Of Time and Rivers Flowing
Teaching About the Dynamic Hudson

The Hudson by Michael Gorenstein, Newburgh Free Academy student.

The Hudson by Michael Gorenstein, Newburgh Free Academy student.

This December 2016 professional development workshop focused on the Hudson River’s origins. In the morning speakers discussed the dynamic physical forces that shape the Hudson’s ecosystem, tides, and currents.

Those forces — discussed in the morning session by John Rayburn, associate professor, Geological Sciences, SUNY New Paltz, and Steve Stanne, education coordinator, Hudson River Estuary Program — include the salt front, geological influences, and the surrounding watershed.

Get Steve’s presentation, Estuary Essentials: The Influence of the Sea, a 32-slide PowerPoint.

After this crash course in basics, small groups used real-time remotely sensed data to delve more deeply into river conditions during Solving HRECOS Data Puzzles.

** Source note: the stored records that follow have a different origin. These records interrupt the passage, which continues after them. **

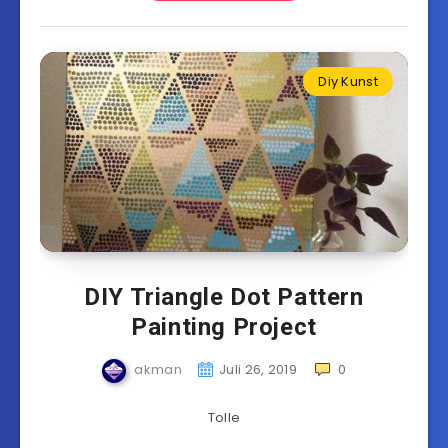
Diy Kunst
DIY Triangle Dot Pattern
Painting Project
akman
Juli 26, 2019
0
Tolle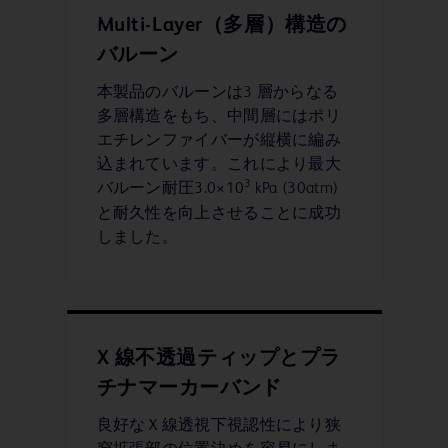
Multi-Layer（多層）構造の
バルーン
本製品のバルーンは3 層からなる
多層構造をもち、中間層にはポリ
エチレンファイバーが縦横に編み
込まれています。これにより最大
3
バルーン耐圧3.0×10
kPa (30atm)
と耐久性を向上させることに成功
しました。
X 線不透過ティップとプラ
チナマーカーバンド
良好なＸ線透視下視認性により狭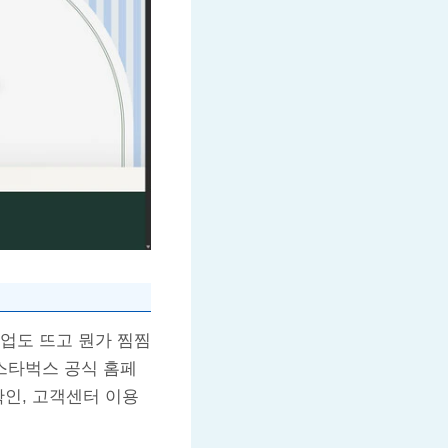
업도 뜨고 뭔가 찜찜
스타벅스 공식 홈페
확인, 고객센터 이용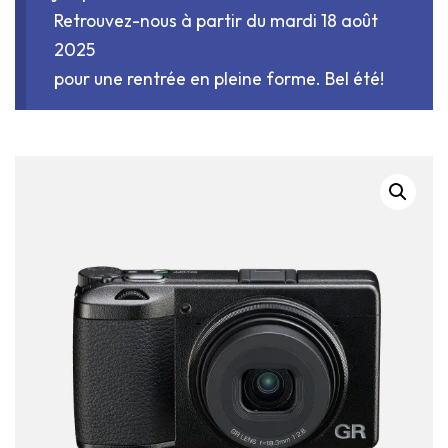
Retrouvez-nous à partir du mardi 18 août
2025
pour une rentrée en pleine forme. Bel été!
*LISTE DES OCCASIONS*
TIRAGES EN LIGNE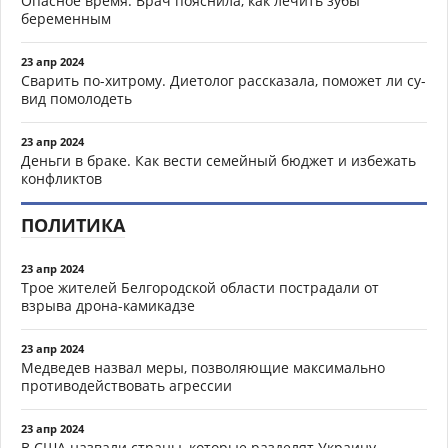
Опасное время. Врач пояснила, как лечить зубы
беременным
23 апр 2024
Сварить по-хитрому. Диетолог рассказала, поможет ли су-
вид помолодеть
23 апр 2024
Деньги в браке. Как вести семейный бюджет и избежать
конфликтов
ПОЛИТИКА
23 апр 2024
Трое жителей Белгородской области пострадали от
взрыва дрона-камикадзе
23 апр 2024
Медведев назвал меры, позволяющие максимально
противодействовать агрессии
23 апр 2024
В США назвали страны, которые разделят Украину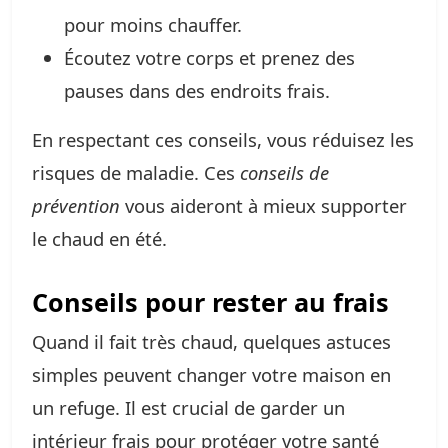
pour moins chauffer.
Écoutez votre corps et prenez des
pauses dans des endroits frais.
En respectant ces conseils, vous réduisez les
risques de maladie. Ces
conseils de
prévention
vous aideront à mieux supporter
le chaud en été.
Conseils pour rester au frais
Quand il fait très chaud, quelques astuces
simples peuvent changer votre maison en
un refuge. Il est crucial de garder un
intérieur frais pour protéger votre santé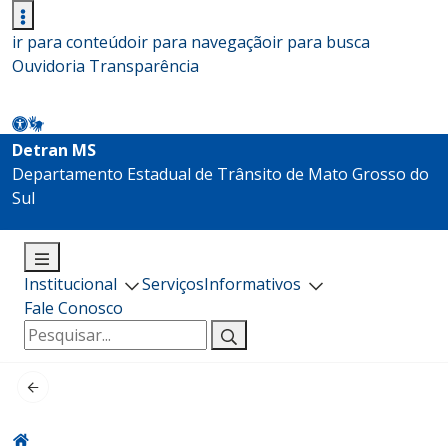
ir para conteúdo
ir para navegação
ir para busca
Ouvidoria
Transparência
Detran MS
Departamento Estadual de Trânsito de Mato Grosso do
Sul
Institucional
Serviços
Informativos
Fale Conosco
Pesquisar
por: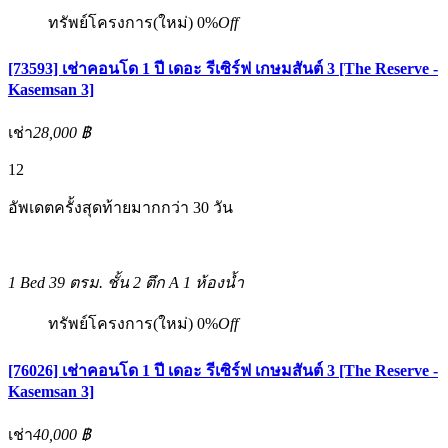
ทรัพย์โครงการ(ใหม่)
0%
Off
[73593] เช่าคอนโด 1 ปี เดอะ รีเซิร์ฟ เกษมสันต์ 3 [The Reserve -
Kasemsan 3]
เช่า
28,000 ฿
12
อัพเดตครั้งสุดท้ายมากกว่า 30 วัน
1 Bed
39 ตรม.
ชั้น 2 ตึก A
1 ห้องน้ำ
ทรัพย์โครงการ(ใหม่)
0%
Off
[76026] เช่าคอนโด 1 ปี เดอะ รีเซิร์ฟ เกษมสันต์ 3 [The Reserve -
Kasemsan 3]
เช่า
40,000 ฿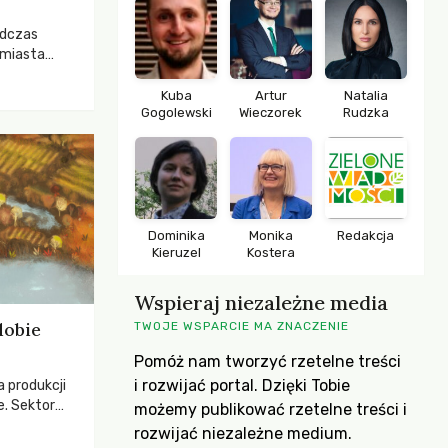
odczas
 miasta
 lasem. Gdy
rozwijały
Kuba
Artur
Natalia
Gogolewski
Wieczorek
Rudzka
ropa dopiero
iększych
Dominika
Monika
Redakcja
Kieruzel
Kostera
Wspieraj niezależne media
dobie
TWOJE WSPARCIE MA ZNACZENIE
Pomóż nam tworzyć rzetelne treści
i rozwijać portal. Dzięki Tobie
a produkcji
e. Sektor
możemy publikować rzetelne treści i
yzwaniami –
rozwijać niezależne medium.
w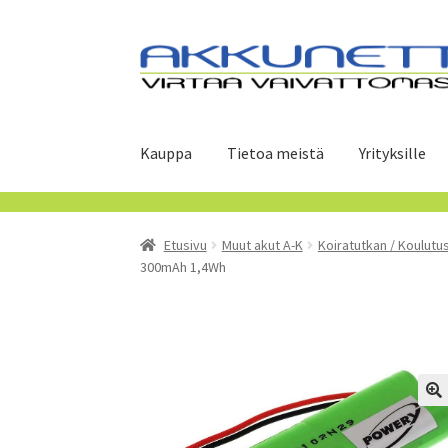
Siirry
Siirry
navigointiin
sisältöön
Kauppa
Tietoa meistä
Yrityksille
Etusivu
Muut akut A-K
Koiratutkan / Koulutu
300mAh 1,4Wh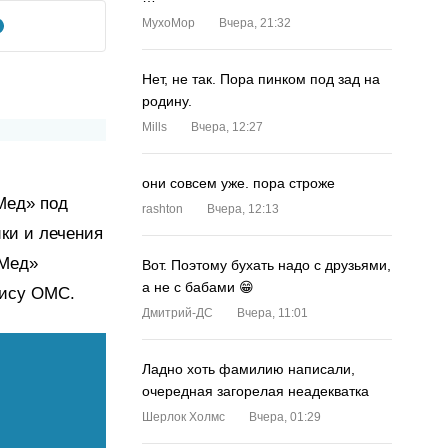
MyxoMop
Вчера, 21:32
Нет, не так. Пора пинком под зад на
родину.
Mills
Вчера, 12:27
они совсем уже. пора строже
Мед» под
rashton
Вчера, 12:13
ки и лечения
оМед»
Вот. Поэтому бухать надо с друзьями,
а не с бабами 😁
лису ОМС.
Дмитрий-ДС
Вчера, 11:01
Ладно хоть фамилию написали,
очередная загорелая неадекватка
Шерлок Холмс
Вчера, 01:29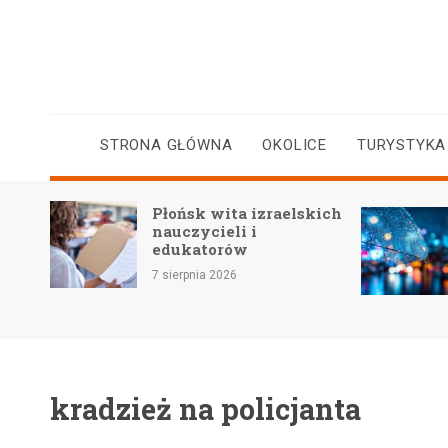
Skip
to
content
STRONA GŁÓWNA
OKOLICE
TURYSTYKA
kiej
Płońsk wita izraelskich
ra
nauczycieli i
edukatorów
7 sierpnia 2026
kradzież na policjanta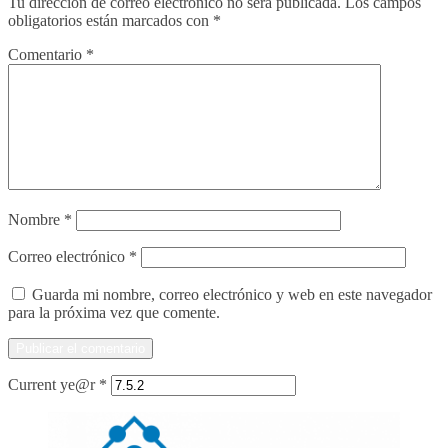
Tu dirección de correo electrónico no será publicada.
Los campos
obligatorios están marcados con
*
Comentario
*
Nombre
*
Correo electrónico
*
Guarda mi nombre, correo electrónico y web en este navegador
para la próxima vez que comente.
Current ye@r
*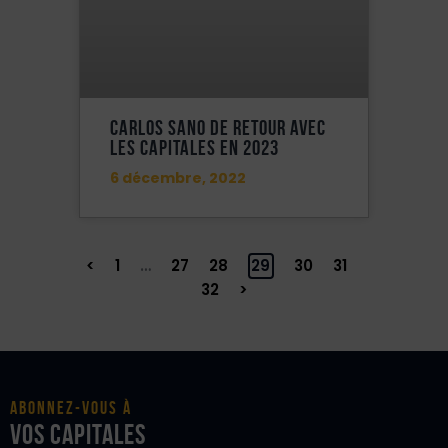
CARLOS SANO DE RETOUR AVEC
LES CAPITALES EN 2023
6 décembre, 2022
<
1
…
27
28
29
30
31
32
>
Abonnez-vous à
vos Capitales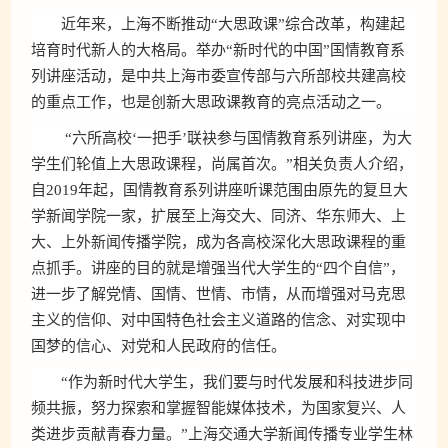
近年来，上海不断推动“大思政课”综合改革，构建起
培育时代新人的大格局。举办“新时代的中国”国情教育系
列讲座活动，是中共上海市委宣传部与六所部校共建高校
的重点工作，也是创新大思政课教育的亮点活动之一。
“六所高校‘一把手’联袂参与国情教育系列讲座，为大
学生们轮值上大思政课程，尚属首次。”相关负责人介绍，
自2019年起，国情教育系列讲座听课范围由原先的复旦大
学新闻学院一家，扩展至上海交大、同济、华东师大、上
大、上外新闻传播学院，成为各高校深化大思政课程的重
点抓手。讲座的目的就是增强当代大学生的“四个自信”，
进一步了解党情、国情、世情、市情，从而增强对马克思
主义的信仰、对中国特色社会主义道路的信念、对实现中
国梦的信心、对党和人民政府的信任。
“作为新时代大学生，我们要与时代发展和科技进步同
频共振，努力探索和掌握智能媒体技术，为国家复兴、人
类进步贡献青春力量。”上海交通大学新闻传播专业学生林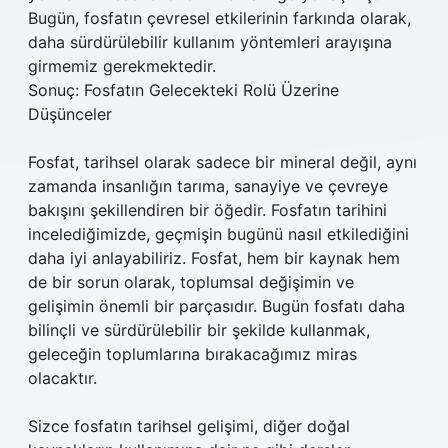
Bugün, fosfatın çevresel etkilerinin farkında olarak,
daha sürdürülebilir kullanım yöntemleri arayışına
girmemiz gerekmektedir.
Sonuç: Fosfatın Gelecekteki Rolü Üzerine
Düşünceler
Fosfat, tarihsel olarak sadece bir mineral değil, aynı
zamanda insanlığın tarıma, sanayiye ve çevreye
bakışını şekillendiren bir öğedir. Fosfatın tarihini
incelediğimizde, geçmişin bugünü nasıl etkilediğini
daha iyi anlayabiliriz. Fosfat, hem bir kaynak hem
de bir sorun olarak, toplumsal değişimin ve
gelişimin önemli bir parçasıdır. Bugün fosfatı daha
bilinçli ve sürdürülebilir bir şekilde kullanmak,
geleceğin toplumlarına bırakacağımız miras
olacaktır.
Sizce fosfatın tarihsel gelişimi, diğer doğal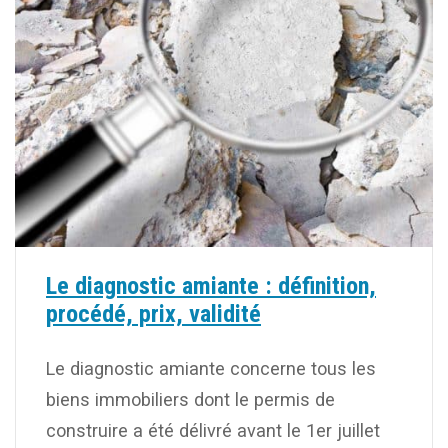
Le diagnostic amiante : définition,
procédé, prix, validité
Le diagnostic amiante concerne tous les
biens immobiliers dont le permis de
construire a été délivré avant le 1er juillet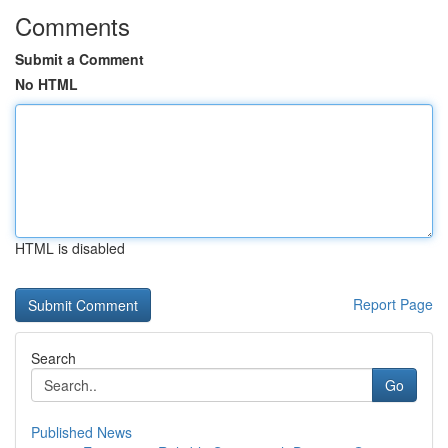
Comments
Submit a Comment
No HTML
HTML is disabled
Report Page
Search
Go
Published News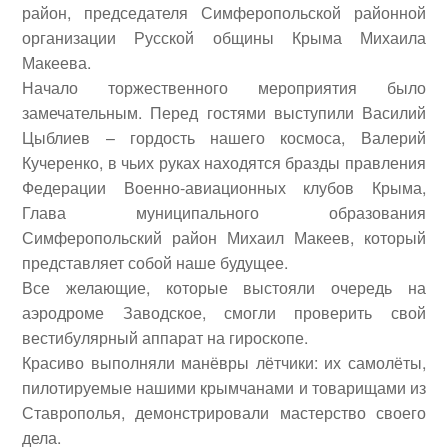
район, председателя Симферопольской районной
организации Русской общины Крыма
Михаила
Макеева
.
Начало торжественного мероприятия было
замечательным. Перед гостями выступили
Василий
Цыблиев
– гордость нашего космоса,
Валерий
Кучеренко
, в чьих руках находятся бразды правления
Федерации Военно-авиационных клубов Крыма,
Глава муниципального образования
Симферопольский район
Михаил Макеев
, который
представляет собой наше будущее.
Все желающие, которые выстояли очередь на
аэродроме Заводское, смогли проверить свой
вестибулярный аппарат на гироскопе.
Красиво выполняли манёвры лётчики: их самолёты,
пилотируемые нашими крымчанами и товарищами из
Ставрополья, демонстрировали мастерство своего
дела.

The 25-slide PowerPoint includes everything you need to challenge yourself or your students.

Digging deeper

The Hudson River Watershed: Linking the Estuary with its Tributaries, a presentation by Scott Cuppett, watershed program coordinator, Hudson River Estuary Program,  discussed how the actions humans take in the watershed affect the health of the Hudson River ecosystem. Download his 43-slide PowerPoint.

In Should the Hudson Run Clear? Sarah Fernald, research coordinator, Hudson River National Estuarine Research Reserve, explained that too much sediment may block sunlight and limit plant growth; too little may keep tidal marshes from mitigating sea level rise. Her 48-slide PowerPoint explores the origins, transport, and fate of sediments including her work in Tivoli North Bay.

After a free lunch — yes, it does exist — classroom teachers and site educators shared learning activities that explore River phenomena discussed in the morning sessions.

Download a PDF of the complete agenda.

The program was sponsored by the NYS DEC’s Hudson River Estuary Program and Teaching the Hudson Valley to foster place-based learning and promote conservation and public understanding and enjoyment of the river.